March 2012

Vatican II: how it affected the Good Sams

Historian and Good Samaritan Sister Marilyn Kelleher outlines how the Second Vatican Council affected the life of her congregation.

BY Marilyn Kelleher SGS

“It is a good time to be alive.” Novices who entered in the early sixties were inspired by these enthusiastic words of Mother Philomena Gallagher about Vatican II. Good Samaritans eagerly followed the events of the Council in Desmond O’Grady’s reports from Rome and studied the Council documents.

Lumen Gentium, the Dogmatic Constitution of the Church, affirmed our way of life in the context of the universal call to holiness as a following of Christ under the inspiration of the Spirit within the community of the Church. It is a response to baptism by following the evangelic counsels in a way of life formally approved by the Church.

There was an interesting Australian contribution to the Council discussion on the preliminary Schema on Men and Women Religious when Archbishop James Carroll spoke on behalf of 440 bishops. He was concerned that there was insufficient attention to the role of the teaching brothers and sisters in the Church and declared that the apostolic office of the teaching religious in the modern world ought to be esteemed in its own right. The Council decree, Perfectae Caritatis called us to a renewal based on scripture, the original inspiration of our founder and an adaptation to the changing conditions of the times.

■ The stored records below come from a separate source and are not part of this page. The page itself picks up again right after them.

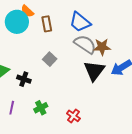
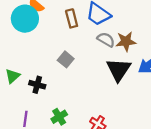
brown rectangle: (47, 24) -> (72, 18), moved
gray semicircle: (85, 44) -> (106, 40), size x0.7

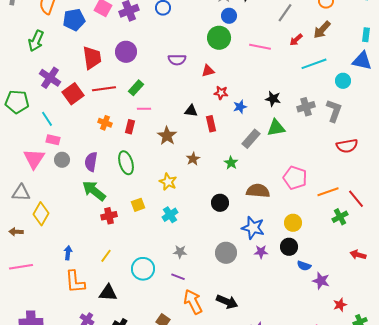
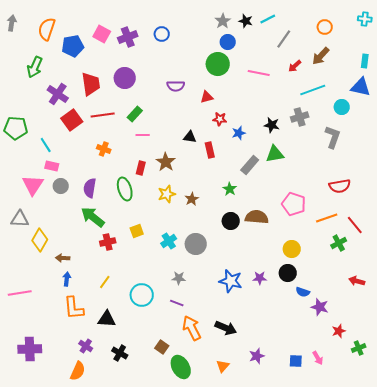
purple cross: (50, 78) -> (58, 94), moved
gray cross: (306, 107) -> (300, 117), moved
red rectangle: (130, 127) -> (141, 168), moved
red semicircle: (347, 146) -> (340, 186), moved
brown star: (193, 159) -> (192, 199), moved
yellow star: (168, 182) -> (167, 194), moved, turned 30
black circle: (220, 203) -> (231, 221), moved
blue star: (253, 228) -> (231, 281), moved
brown arrow: (16, 232) -> (63, 258), moved
gray circle: (226, 253) -> (196, 244), moved

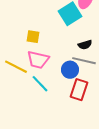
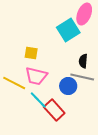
black semicircle: (85, 45) -> (83, 61), turned 112
red rectangle: (79, 90) -> (54, 110), moved, turned -60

Reflection on Archbishop John Bede Polding, our Benedictine founder, inspired our spiritual and apostolic renewal. We decided that in order to identify ourselves we would use the spirit of the Rule of Benedict as the basis of our spiritual and ascetical life. The Rule of Polding and his letters to Mother Scholastica Gibbons RSC on the nature of the Institute would be source material. There was also a growing desire within the congregation to join in a spiritual union with other Benedictine congregations and this led to our membership of the Benedictine Union of Australia.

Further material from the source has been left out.